Dans le contexte d’alors, celui de la guerre froide, des luttes anticoloniales, des impérialismes et des indépendances, des dictatures jusqu’en Europe même, du communisme militant et des jeunesses révoltées, en somme des émancipations et des espérances, le propos a pu sembler frileux, comme en retrait ou en réserve. Pourtant, résonant dans notre époque, il semble plus actuel que jamais. Et, loin de paraître une invitation à la prudence ou à l’indifférence, il sonne tel un appel à l’engagement.

Non pas l’engagement étroitement partisan de ceux qui voudraient plier le réel à leur dogme, cet engagement aveugle de ceux qui, parce qu’ils croient penser politiquement juste, se croient aussi certains de dire vrai.

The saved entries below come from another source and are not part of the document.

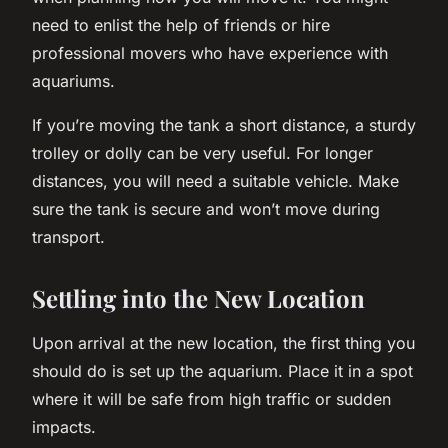
need to enlist the help of friends or hire
professional movers who have experience with
aquariums.
If you’re moving the tank a short distance, a sturdy
trolley or dolly can be very useful. For longer
distances, you will need a suitable vehicle. Make
sure the tank is secure and won’t move during
transport.
Settling into the New Location
Upon arrival at the new location, the first thing you
should do is set up the aquarium. Place it in a spot
where it will be safe from high traffic or sudden
impacts.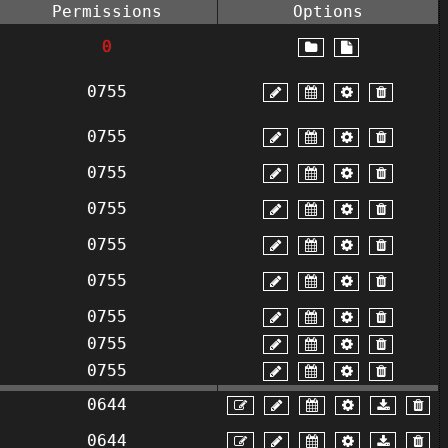
Permissions
Options
0
0755
0755
0755
0755
0755
0755
0755
0755
0755
0644
0644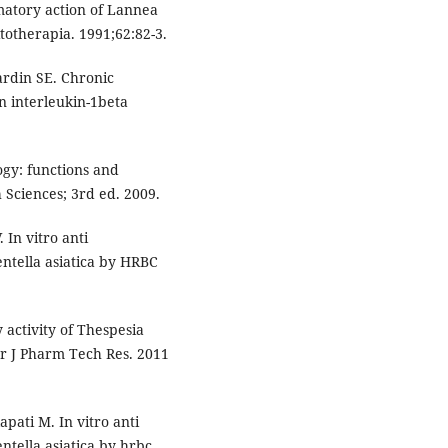
atory action of Lannea
otherapia. 1991;62:82-3.
ardin SE. Chronic
 interleukin-1beta
ogy: functions and
 Sciences; 3rd ed. 2009.
In vitro anti
entella asiatica by HRBC
 activity of Thespesia
er J Pharm Tech Res. 2011
pati M. In vitro anti
ntella asiatica by hrbc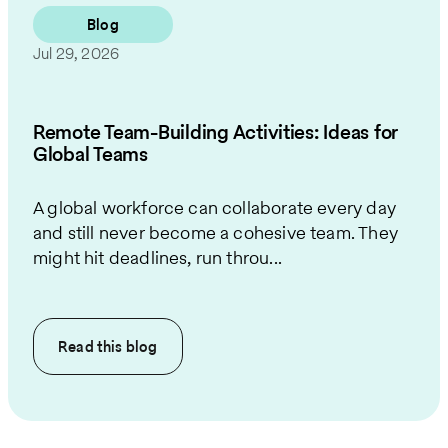
Blog
Jul 29, 2026
Remote Team-Building Activities: Ideas for
Global Teams
A global workforce can collaborate every day
and still never become a cohesive team. They
might hit deadlines, run throu...
Read this
blog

C’est à un engagement plus essentiel qu’invitait Camus : un engagement existentiel, celui de notre condition d’hommes et de femmes libres. Notre liberté nous requiert, et exige notre responsabilité. Nous sommes comptables du monde, et d’abord de son sens. De sa compréhension, donc de sa cohésion. De sa raison, contre les déraisons qui le ruinent.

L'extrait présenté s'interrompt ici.